Creatief gamen

Claustrofobie. Liftangst. Nee, dat is iets waar Laura en ik gelukkig geen last van hebben. Vroeger ook niet, trouwens. Ik kan me nog een dag herinneren waarop we vrij fanatiek gebruik maakten van de lift. We moeten een jaar of tien zijn geweest en we waren die dag op visite in het ziekenhuis. Een ziekenhuis is nou niet bepaald een plek waar je je als kind helemaal kunt uitleven, dus soms moet je het zelf een beetje leuk maken. Nou, dat deden we. “Eerste verdieping. Tweede verdieping. Derde verdieping. Tweede verdieping. Derde verdieping.” De ‘liftstem’ werd nog net niet schor door ons. Het moet er komisch uit hebben gezien, twee dezelfde meisjes, flink aan het giechelen in een lift. Want we hadden regelmatig bezoek in ‘onze’ lift, zeker! We probeerden ook andere liften uit en kwamen dan op gangen die we nog niet kenden. Er waren liften met stoeltje, zonder stoeltje, met spiegel, zonder spiegel. Rode liften, blauwe liften. Toch was er die dag een moment waarop de lift ineens wel erg lang bleef hangen tussen twee verdiepingen in. Oh nee. “Eh, volgens mij zit hij vast.” Goh. “We moeten op de alarm knop drukken denk ik. Wil jij dat doen?” Eigenlijk durfden we allebei niet zo goed. Uiteindelijk drukte dan toch één van ons heel stoer op de bel. “Mevrouw, we zitten vast in de lift.” Hoe vaak zou de liftmevrouw al opgebeld zijn door een jong meisje? “In welke lift zit je?” Dat was een ingewikkelde vraag. “Eh, de rode?”

Ik weet niet hoe lang we hebben moeten wachten tot we ‘gered’ waren, maar ik weet nog wel heel goed dat ons avontuur daarna voorbij was. Geen gespeel meer. Alleen nog maar functionele liftbezoekjes.

Bekijk bericht

Looks isn’t everything

Onder de indruk kijk ik naar een jongetje op het plein van de peuterspeelzaal. Hij draagt een colbertje en een bloesje en ziet er allerschattigst uit. Dan komt een vriendje op de driewieler langsgescheurd. Monsieur colbert weet er wel raad mee en duwt het jongetje hard in zijn zij. Met driewieler en al kiepert hij omver en het colbertje staat er een beetje bij te lachen. De juf komt gauw aangerend en helpt het jongetje met zijn wagen overeind. Verbaasd kijkt hij om zich heen: what just happened?

Het colbertje krijgt op zijn kop en de chauffeur toert weer verder. Wat een baas. Ik ben fan.

Silence, s.v.p.

Met bruut geweld wordt er naast mijn werkplek met papieren gerommeld. Ik probeer rustig te werken, maar ik word er flink door afgeleid. Ik besluit het te laten gaan, misschien houdt hij er zo mee op.
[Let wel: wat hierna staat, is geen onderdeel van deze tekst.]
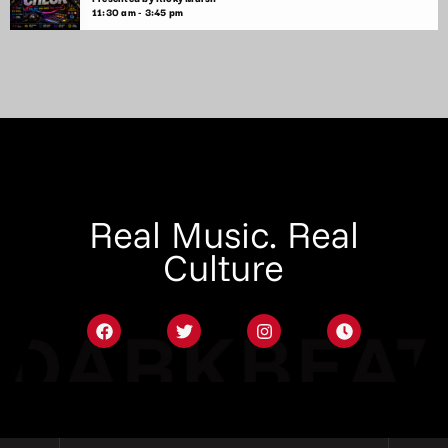
11:30 am - 3:45 pm
Real Music. Real
Culture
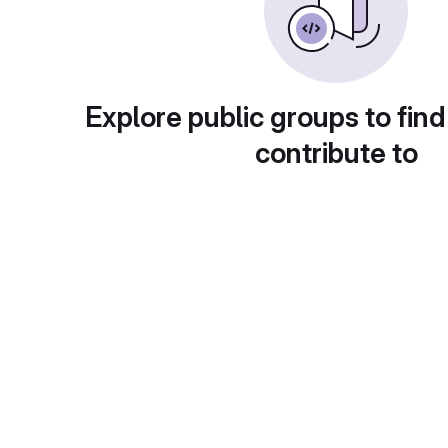
Explore public groups to find
contribute to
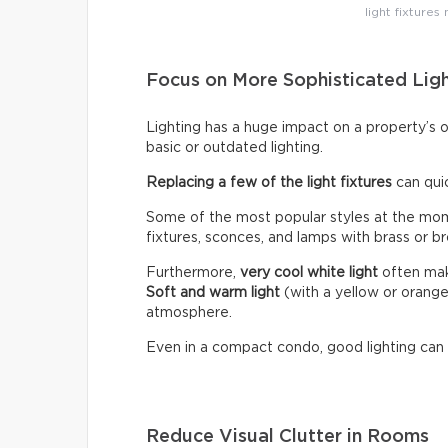
light fixtures
Focus on More Sophisticated Lig
Lighting has a huge impact on a property’s 
basic or outdated lighting.
Replacing a few of the light fixtures
can qui
Some of the most popular styles at the mome
fixtures, sconces, and lamps with brass or br
Furthermore,
very cool white light
often make
Soft and warm light
(with a yellow or orang
atmosphere.
Even in a compact condo, good lighting can
Reduce Visual Clutter in Rooms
Even later is dit ook het geval: hij houdt zich weer stil. Rustig gaan we allebei aan de gang met ons eigen werk. Ik had natuurlijk beter moeten weten. Opnieuw begint hij druk met de papieren te rommelen: het is alsof hij een deadline moet halen. Ik werp een geërgerde blik zijn kant op en hij kijkt me betrapt aan. Voor even lijkt het te werken. Vervolgens begint hij vrolijk opnieuw en ik verlies mijn geduld. Ik gris het blaadje uit zijn handen en gooi een bolletje wol naar hem toe.

In stilte speelt hij vervolgens verder, mijn lieve kat.

Dekselse spelletjes op Texel

“We kunnen ook stoppen hoor!” zeg ik vriendelijk maar triomfantelijk tegen mijn zus, die nu samen met mij nog over is nadat ik haar vriend net failliet heb gemaakt. “Nee, nu gaan we door ook hoor!” zegt ze. Ze heeft nog wat honderdjes in haar hand en houdt moed. In de rondes die volgen, bouw ik hotels op de Kalverstraat en Leidsestraat, poets ik mijn hotels in Arnhem nog eens op en shop ik her en der nog wat leuke huisjes. Mijn positie is gunstig en ik heb er dan ook flink lol in!

[15 minuten en een pizza later]

“We kunnen ook stoppen hoor!” imiteert mijn zus mij op haar beurt triomfantelijk, nadat ik op pijnlijke wijze afscheid heb genomen van mijn geliefde hotels. Stomme vrij parkeren. Stomme belasting waar ze steeds op kwam in plaats van mijn hotels. Stom zeg, zo’n mazzelspelletje. Haar vriend werpt me een veelbetekenende blik toe.